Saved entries
────

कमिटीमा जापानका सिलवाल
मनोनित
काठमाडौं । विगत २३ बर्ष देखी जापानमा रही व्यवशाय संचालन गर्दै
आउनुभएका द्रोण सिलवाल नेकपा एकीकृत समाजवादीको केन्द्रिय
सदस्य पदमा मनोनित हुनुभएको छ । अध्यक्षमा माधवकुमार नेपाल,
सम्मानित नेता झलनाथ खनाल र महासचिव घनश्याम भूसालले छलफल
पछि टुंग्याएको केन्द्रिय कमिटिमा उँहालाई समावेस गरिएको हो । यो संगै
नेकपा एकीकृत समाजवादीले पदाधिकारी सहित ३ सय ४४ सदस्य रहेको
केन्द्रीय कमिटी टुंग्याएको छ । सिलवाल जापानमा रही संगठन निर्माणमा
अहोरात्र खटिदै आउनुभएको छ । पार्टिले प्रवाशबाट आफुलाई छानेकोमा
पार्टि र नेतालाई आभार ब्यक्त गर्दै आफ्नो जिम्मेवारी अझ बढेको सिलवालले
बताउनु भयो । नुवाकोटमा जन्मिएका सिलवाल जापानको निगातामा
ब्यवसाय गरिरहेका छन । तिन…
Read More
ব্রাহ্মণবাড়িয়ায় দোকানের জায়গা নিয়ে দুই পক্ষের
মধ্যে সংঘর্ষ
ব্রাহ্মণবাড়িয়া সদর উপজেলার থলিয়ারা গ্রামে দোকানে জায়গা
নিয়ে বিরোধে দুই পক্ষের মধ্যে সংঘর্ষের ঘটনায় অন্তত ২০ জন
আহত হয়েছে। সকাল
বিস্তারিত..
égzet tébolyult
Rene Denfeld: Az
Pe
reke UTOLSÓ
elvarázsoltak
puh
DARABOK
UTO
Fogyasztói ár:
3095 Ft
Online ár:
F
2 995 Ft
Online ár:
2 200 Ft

────

## Task directions
Could you retype exactly the lines from the one containing "ब्यवसाय गरिरहेका छन । तिन…" through the final line of the data above, and no others?

## Completed exercise
ब्यवसाय गरिरहेका छन । तिन…
Read More
ব্রাহ্মণবাড়িয়ায় দোকানের জায়গা নিয়ে দুই পক্ষের
মধ্যে সংঘর্ষ
ব্রাহ্মণবাড়িয়া সদর উপজেলার থলিয়ারা গ্রামে দোকানে জায়গা
নিয়ে বিরোধে দুই পক্ষের মধ্যে সংঘর্ষের ঘটনায় অন্তত ২০ জন
আহত হয়েছে। সকাল
বিস্তারিত..
égzet tébolyult
Rene Denfeld: Az
Pe
reke UTOLSÓ
elvarázsoltak
puh
DARABOK
UTO
Fogyasztói ár:
3095 Ft
Online ár:
F
2 995 Ft
Online ár:
2 200 Ft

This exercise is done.